Installing an under saddle piezo requires a bit of skill and the willingness and ability to route the saddle slot perfectly flat to accommodate the element. 

The easiest, and one of the best sounding (imo), installation for a guitar pu is the K&K pure mini. It consists of three piezo discs that you stick (with double sided tape or gel crazy glue) to the underside of the bridge plate. L&M should have them in stock, or can order for you.

http://www.kksound.com/products/puremini.php

The K&K is also passive, so no 9 volt battery required, and has a significant output that no preamp is required. I have them in all of my guitars and they "just work".


----------



## bagpipe (Sep 19, 2006)

ronmac said:


> Installing an under saddle piezo requires a bit of skill and the willingness and ability to route the saddle slot perfectly flat to accommodate the element.
> 
> The easiest, and one of the best sounding (imo), installation for a guitar pu is the K&K pure mini. It consists of three piezo discs that you stick (with double sided tape or gel crazy glue) to the underside of the bridge plate. L&M should have them in stock, or can order for you.
> 
> ...


Yeah, thats the one I have. Sounds fantastic. It's also really highly rated by lots of people on the Acoustic Guitar Forum. I found it a little tricky to install but I think that was only because it was the first time I'd done it.


----------



## silvertonebetty (Jan 4, 2015)

what bout









proud boogie owner


----------



## vadsy (Dec 2, 2010)

Would the Pure be something similar to the Anthem and Lyric that Baggs offers?


----------



## ampaholic (Sep 19, 2006)

vadsy said:


> Would the Pure be something similar to the Anthem and Lyric that Baggs offers?


No, the Pure Mini has 3 small transducers that stick on the underside of the bridge. I think the Anthem & Lyric are microphone type.


----------



## vadsy (Dec 2, 2010)

Roger that, understood. 
I just switched from the Baggs M1A to the M80 and noticed an improvement but I'd like to try a couple of different pickups and styles eventually in my acoustic. 
I've done the under saddle piezo but struggled with getting my high E and B to sound proper, or at least how I wanted it to. The magnetic acoustic pickups were next on my list as I thought me playing a lot of leads and fills would help with note definition, seems to be working. Nature of the gear beast leads me to think I'd like to try other stuff. The microphone style pickups are not an attraction for me but I've heard/read that the newer ones are designed with anti-feedback in mind, takes a bit of the concern out of it. 
The Pure came up on another forum a few times when I asked for acoustic pickup suggestions with good reviews from people's personal experiences with it. It would be nice to give it a go.


----------



## knight_yyz (Mar 14, 2015)

Don't the ones that clip into the sound hole actually sound better? And easier to use? No mods


----------



## bw66 (Dec 17, 2009)

knight_yyz said:


> Don't the ones that clip into the sound hole actually sound better? And easier to use? No mods


Better is a subjective thing...

Certainly some sound pretty darn good and they are usually less expensive. Definitely easier to _install_, but generally, you have to install them every time you use them. And some people (not me) hate the cable hanging off the pick-up. Try before you buy - which is a decided advantage of clip-on soundhole pickups - you can try them out in the store.

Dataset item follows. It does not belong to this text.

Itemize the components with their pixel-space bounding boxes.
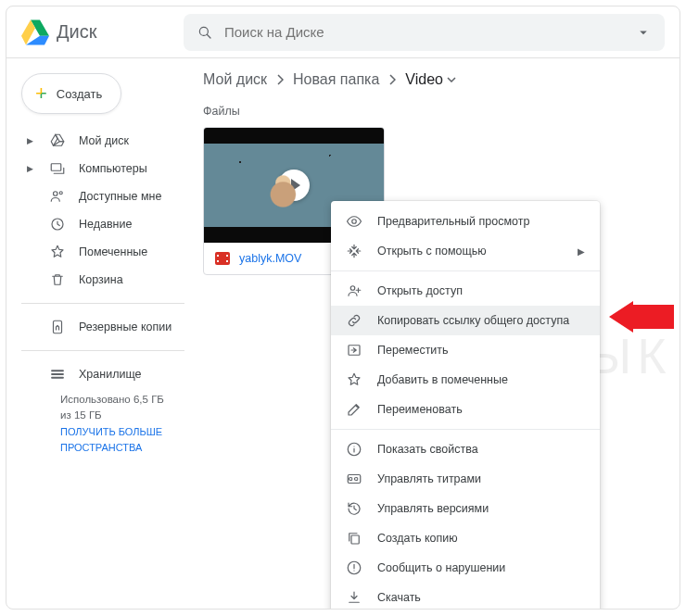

For some they are a great choice, but there are some things to think about.


----------



## Steadfastly (Nov 14, 2008)

We have had a few threads over the past couple of years on acoustic pickups and the LR Baggs Anthem Tru-Mic is the one that those in the know felt was the best in producing the true sound of the guitar. It is not cheap, though, at $300.00 USD.

http://www.musiciansfriend.com/acou...coustic-microphone-piezo-pickup-system/712979


----------